L’uccisione dei tre carabinieri è il più grave dei fatti di sangue avvenuti nel’Alto Montefeltro nel quindicennio dopo l’Unità. Valenti descrive il Manzi così: “Ossequioso e servile con i padroni e le autorità, si mostrava autoritario e sprezzante coi subalterni ed i compaesani. Il rispetto e il timore che ispirava erano quelli che l’ambiente conferiva ai più forti”.
In occasione di una festa nella frazione di San Donato, tre carabinieri della stazione di Sant’Agata fermarono per il possesso di un coltello il fratello del Manzi e lo vogliono condurre in caserma. Lungo la via furono assaliti e i tre militi vennero trucidati, con numerosissime ferite. Intervennero reparti dell’Esercito nella caccia ai componenti il gruppo omicida. Vennero arrestate molte persone (fra cui molte decine di minatori), ma non il Manzi. “Si reclamano rinforzi perché si ritiene affatto insufficiente il numero dei Carabinieri di quella stazione a fronte ad un migliaio di operai avversi al governo e legati in stretta amicizia per principi politici con gli stessi catturandi”.
La vicenda si conclude con la morte di “Martignone”, ucciso a tradimento dai suoi stessi compagni di partito nella notte del 18 novembre. Questi “non sopportavano più le sue minacciose richieste di denaro per emigrare negli Stati Uniti”.

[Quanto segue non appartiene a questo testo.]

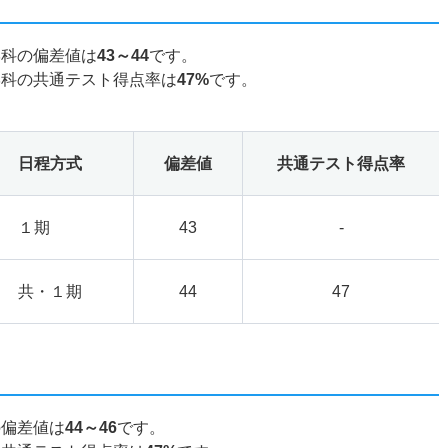
学科の偏差値は
43～44
です。
学科の共通テスト得点率は
47%
です。
日程方式
偏差値
共通テスト得点率
１期
43
-
共・１期
44
47
の偏差値は
44～46
です。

Il libro però prosegue con la storia del maxi-processo del 1888. Con la svolta crispina, si accentuò la repressione sociale. Perticara fu subito nel mirino delle nuove autorità. Si allestì pertanto un processo sommario ad un’intera comunità. Cinque gli imputati, tutti per imputazioni gravissime di più omicidi. Alla sbarra furono chiamati 159 testimoni. Furono giudicati gli omicidi avvenuti fra il 1869 e il 1881, ma senza alcun legame fra loro. Le testimonianze sono a forti tinte: “La politica sanguinaria e violenta delle cosiddette sette democratiche, i rapporti truculenti dei minatori con le donne, le passioni violente, l’abuso del vino, le armi e il sangue, gli omicidi e le vendette, tutto contribuì a disegnare un quadro ambientale peggiore di ogni altro”. L’esito processuale fu di quattro condanne a morte ed una ai lavori forzati a vita. Il processo mise “le catene” alla comunità dei minatori.

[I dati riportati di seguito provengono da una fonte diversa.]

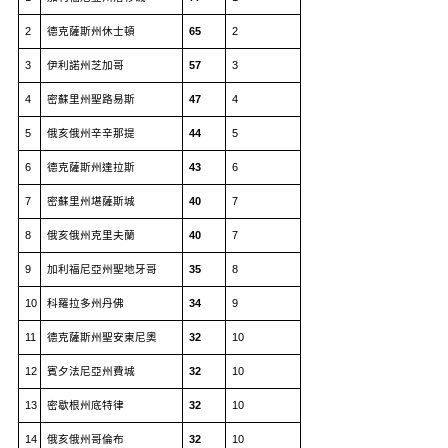
2
德克薩斯州休士頓
65
2
3
伊利諾州芝加哥
57
3
4
密蘇里州聖路易斯
47
4
5
俄亥俄州辛辛那提
44
5
6
德克薩斯州達拉斯
43
6
7
密蘇里州堪薩斯城
40
7
8
俄亥俄州克里夫蘭
40
7
9
加利福尼亞州聖地牙哥
35
8
10
科羅拉多州丹佛
34
9
11
德克薩斯州聖安東尼奧
32
10
12
賓夕法尼亞州費城
32
10
13
密歇根州底特律
32
10
14
俄亥俄州哥倫布
32
10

Nel libro Valenti riporta anche l’esito del processo a “Martignone” effettuato l’11 settembre 2022 al Teatro Mariani di Sant’Agara Feltria. Per l’accusa il Sostituto Procuratore della Repubblica di Rimini dott. Davide Ercolani. Per la difesa l’avv. Piero Venturi del Foro di Rimini. Per l’accusa Manzi è “colpevole del reato a lui ascritto al capo di imputazione a) e lo condanna alla pena di morte, ordina tuttavia che la pena così irrogata sia convertita in lavori forzati a vita da eseguirsi nelle Colonie Agricole del Regno”. “Sul capo d’imputazione si siano raggiunte prove chiare precise e concordanti idonee a fondare la penale responsabilità dell’imputato, il quale prese parte con molti altri alla ribellione che portò all’uccisione dei tre Carabinieri, il cui comportamento peraltro contribuì ad innescare la rivolta”. La Giuria popolare sentenzia che l’imputato, pur colpevole, abbia “agito per motivi di particolare valore morale, sociale e storico applica l’amnistia e per l’effetto ordina la immediata liberazione del reo”.